En in de derde plaats is het onzinnig om videogames en literatuur tegenover elkaar te plaatsen. Niet alleen omdat beide kunstvormen nogal wat raakvlakken vertonen, maar ook omdat spel en spelen aan de basis staan van zo’n beetje alle belangrijke kunst- en cultuuruitingen, zoals cultuurhistoricus Johan Huizinga in Homo ludens (1938) stelt. Dat zijn theorieën vaak ook opgaan voor de digitale afstammelingen van het analoge spel – videogames –, maakt hem tot een inspiratiebron voor iedereen die zich serieus bezighoudt met gaming.

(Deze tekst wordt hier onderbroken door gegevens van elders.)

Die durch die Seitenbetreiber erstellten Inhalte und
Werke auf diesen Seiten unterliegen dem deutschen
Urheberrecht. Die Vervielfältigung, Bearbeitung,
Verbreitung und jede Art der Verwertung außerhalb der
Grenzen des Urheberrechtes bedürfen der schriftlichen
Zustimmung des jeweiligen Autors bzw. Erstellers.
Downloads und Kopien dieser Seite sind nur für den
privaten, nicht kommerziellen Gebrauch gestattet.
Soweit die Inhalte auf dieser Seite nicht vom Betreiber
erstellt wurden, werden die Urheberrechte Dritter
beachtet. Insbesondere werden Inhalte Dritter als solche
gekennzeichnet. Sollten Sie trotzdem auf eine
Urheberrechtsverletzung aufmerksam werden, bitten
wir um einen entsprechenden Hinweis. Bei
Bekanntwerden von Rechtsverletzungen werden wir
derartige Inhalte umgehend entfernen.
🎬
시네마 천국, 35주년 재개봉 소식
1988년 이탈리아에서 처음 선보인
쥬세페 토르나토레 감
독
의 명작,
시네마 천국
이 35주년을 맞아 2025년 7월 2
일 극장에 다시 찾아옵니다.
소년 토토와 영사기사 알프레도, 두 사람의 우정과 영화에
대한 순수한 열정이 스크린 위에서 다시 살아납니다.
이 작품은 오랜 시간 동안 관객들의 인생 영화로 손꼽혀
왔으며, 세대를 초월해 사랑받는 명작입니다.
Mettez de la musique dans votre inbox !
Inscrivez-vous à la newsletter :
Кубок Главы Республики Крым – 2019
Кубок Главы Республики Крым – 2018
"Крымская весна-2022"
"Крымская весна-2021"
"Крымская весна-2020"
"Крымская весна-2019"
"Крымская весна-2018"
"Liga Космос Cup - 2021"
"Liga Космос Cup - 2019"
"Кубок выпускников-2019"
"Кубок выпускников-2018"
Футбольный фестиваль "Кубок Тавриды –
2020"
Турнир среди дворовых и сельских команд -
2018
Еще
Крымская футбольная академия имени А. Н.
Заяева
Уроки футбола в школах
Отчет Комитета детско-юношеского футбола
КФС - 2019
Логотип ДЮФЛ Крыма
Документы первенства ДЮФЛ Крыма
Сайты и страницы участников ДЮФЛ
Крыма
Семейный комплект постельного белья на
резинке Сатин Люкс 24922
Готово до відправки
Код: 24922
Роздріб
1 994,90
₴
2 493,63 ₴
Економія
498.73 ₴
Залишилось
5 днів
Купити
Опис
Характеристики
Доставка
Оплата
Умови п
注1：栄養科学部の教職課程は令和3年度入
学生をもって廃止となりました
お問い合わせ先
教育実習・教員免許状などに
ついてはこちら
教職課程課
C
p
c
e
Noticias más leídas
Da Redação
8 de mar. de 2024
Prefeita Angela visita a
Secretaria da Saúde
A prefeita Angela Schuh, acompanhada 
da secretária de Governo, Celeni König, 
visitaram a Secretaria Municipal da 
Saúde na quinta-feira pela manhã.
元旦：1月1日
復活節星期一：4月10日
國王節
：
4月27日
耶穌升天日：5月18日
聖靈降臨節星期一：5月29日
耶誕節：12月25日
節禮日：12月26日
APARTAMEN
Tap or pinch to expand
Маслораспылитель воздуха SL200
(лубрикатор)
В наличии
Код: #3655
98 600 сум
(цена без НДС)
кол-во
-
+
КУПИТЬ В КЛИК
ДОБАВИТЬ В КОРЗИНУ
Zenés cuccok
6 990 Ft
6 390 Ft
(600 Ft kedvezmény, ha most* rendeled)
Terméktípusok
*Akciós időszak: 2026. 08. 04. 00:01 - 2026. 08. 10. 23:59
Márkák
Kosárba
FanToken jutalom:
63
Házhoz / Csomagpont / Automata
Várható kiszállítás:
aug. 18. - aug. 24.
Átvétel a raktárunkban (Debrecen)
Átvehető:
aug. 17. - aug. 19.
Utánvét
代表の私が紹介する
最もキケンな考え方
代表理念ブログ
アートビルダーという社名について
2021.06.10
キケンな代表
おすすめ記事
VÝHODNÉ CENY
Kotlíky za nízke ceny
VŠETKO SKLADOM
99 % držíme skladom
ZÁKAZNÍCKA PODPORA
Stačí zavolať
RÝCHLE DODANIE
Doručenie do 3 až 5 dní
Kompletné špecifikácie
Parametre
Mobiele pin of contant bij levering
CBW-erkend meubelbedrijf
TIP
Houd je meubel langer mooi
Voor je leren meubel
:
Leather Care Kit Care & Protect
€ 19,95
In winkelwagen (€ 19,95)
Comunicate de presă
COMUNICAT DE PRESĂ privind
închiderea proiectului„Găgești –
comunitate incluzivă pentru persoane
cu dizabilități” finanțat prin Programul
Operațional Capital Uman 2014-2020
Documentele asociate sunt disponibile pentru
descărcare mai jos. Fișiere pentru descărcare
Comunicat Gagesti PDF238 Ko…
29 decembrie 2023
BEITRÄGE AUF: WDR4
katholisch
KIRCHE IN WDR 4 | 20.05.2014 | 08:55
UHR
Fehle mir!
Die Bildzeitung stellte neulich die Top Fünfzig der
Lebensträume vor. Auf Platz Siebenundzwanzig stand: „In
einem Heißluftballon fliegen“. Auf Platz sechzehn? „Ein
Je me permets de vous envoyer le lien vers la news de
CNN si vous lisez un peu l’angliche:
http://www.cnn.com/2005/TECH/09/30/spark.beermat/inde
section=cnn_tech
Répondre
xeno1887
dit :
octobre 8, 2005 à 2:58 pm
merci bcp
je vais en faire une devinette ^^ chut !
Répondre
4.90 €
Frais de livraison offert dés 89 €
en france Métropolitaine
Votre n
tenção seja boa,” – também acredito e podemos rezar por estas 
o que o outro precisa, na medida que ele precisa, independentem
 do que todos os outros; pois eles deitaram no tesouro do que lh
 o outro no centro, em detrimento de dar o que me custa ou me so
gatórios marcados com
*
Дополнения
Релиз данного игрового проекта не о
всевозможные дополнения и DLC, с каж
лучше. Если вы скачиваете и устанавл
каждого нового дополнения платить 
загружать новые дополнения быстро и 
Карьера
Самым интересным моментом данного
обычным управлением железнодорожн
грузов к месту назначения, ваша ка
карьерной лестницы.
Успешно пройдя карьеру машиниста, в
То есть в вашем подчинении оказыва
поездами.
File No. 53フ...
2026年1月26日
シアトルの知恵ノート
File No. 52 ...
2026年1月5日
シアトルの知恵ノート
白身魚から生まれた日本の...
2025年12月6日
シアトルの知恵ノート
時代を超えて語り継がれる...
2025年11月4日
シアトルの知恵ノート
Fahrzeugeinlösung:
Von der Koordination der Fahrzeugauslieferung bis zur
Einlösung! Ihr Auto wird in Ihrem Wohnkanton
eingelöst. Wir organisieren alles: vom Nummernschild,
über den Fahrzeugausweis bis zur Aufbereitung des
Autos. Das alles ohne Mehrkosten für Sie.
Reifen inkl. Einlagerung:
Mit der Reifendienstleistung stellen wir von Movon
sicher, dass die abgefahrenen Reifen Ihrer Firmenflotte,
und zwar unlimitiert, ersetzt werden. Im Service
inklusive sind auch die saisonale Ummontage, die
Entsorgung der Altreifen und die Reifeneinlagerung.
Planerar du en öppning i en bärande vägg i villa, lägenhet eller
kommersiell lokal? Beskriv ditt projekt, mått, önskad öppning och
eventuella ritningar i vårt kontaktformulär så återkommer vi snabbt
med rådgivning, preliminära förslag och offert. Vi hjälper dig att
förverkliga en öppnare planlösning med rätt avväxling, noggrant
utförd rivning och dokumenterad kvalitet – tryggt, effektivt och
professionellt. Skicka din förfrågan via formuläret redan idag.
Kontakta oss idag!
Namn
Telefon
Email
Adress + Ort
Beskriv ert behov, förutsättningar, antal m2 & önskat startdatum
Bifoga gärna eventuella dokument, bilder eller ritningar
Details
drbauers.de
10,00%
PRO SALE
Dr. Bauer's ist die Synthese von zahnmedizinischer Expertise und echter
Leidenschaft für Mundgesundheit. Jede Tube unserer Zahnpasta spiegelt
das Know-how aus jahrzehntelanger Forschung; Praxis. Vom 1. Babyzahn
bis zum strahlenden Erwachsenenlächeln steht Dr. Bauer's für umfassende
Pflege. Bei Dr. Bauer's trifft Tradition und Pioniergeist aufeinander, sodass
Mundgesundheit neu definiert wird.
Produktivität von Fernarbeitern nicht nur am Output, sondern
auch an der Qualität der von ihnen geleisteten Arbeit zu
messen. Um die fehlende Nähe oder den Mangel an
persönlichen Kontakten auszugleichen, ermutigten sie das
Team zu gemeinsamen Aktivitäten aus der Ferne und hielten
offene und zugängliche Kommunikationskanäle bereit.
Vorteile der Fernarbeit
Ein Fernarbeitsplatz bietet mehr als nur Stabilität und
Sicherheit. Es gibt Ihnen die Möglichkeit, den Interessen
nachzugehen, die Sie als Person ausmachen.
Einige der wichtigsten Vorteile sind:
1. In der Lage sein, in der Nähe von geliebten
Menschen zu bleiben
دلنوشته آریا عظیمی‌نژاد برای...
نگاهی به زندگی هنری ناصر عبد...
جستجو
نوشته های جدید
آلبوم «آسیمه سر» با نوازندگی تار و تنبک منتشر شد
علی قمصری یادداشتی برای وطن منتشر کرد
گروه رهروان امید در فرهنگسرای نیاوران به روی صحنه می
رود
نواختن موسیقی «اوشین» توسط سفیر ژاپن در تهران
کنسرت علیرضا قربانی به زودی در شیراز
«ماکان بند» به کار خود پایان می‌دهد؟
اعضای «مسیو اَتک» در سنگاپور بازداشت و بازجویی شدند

Daar hoort Nadoshan niet bij. Maar het is natuurlijk nooit te laat om een console aan te schaffen en je onder te dompelen in de ongekend rijke en diverse wereld van videogames. Op hun beste momenten transformeren games het beeldscherm in een omgeving waarbinnen onvermoede vergezichten zich ontvouwen. Ze bevatten zeeën aan verhalen, ideeën en inzichten die spelers kunnen verheffen. Mocht hij het toch liever bij de literatuur houden, dan raad ik hem recente ‘gameromans’ als Morgen en morgen en morgen van Gabrielle Zevin en Echtzeitalter van Tonio Schachinger aan. Een oudere titel kan natuurlijk ook. Bijvoorbeeld Luka en het levensvuur (2010) van schrijver en Mario-fan Salman Rushdie – die als geen ander de gevaren kent van een religieus-fundamentalistische staat als Iran.
Arnoud van Adrichem is dichter en kernredacteur van het Vlaamse literair-culturele tijdschrift DW B. In 2022 publiceerde hij Extra levens. Schrijvers over videogames (Atlas Contact), het eerste literaire boek over gaming in ons taalgebied. Voor DW B stelde hij eind vorig jaar het boeknummer Power-up. Literatuur en videogames samen.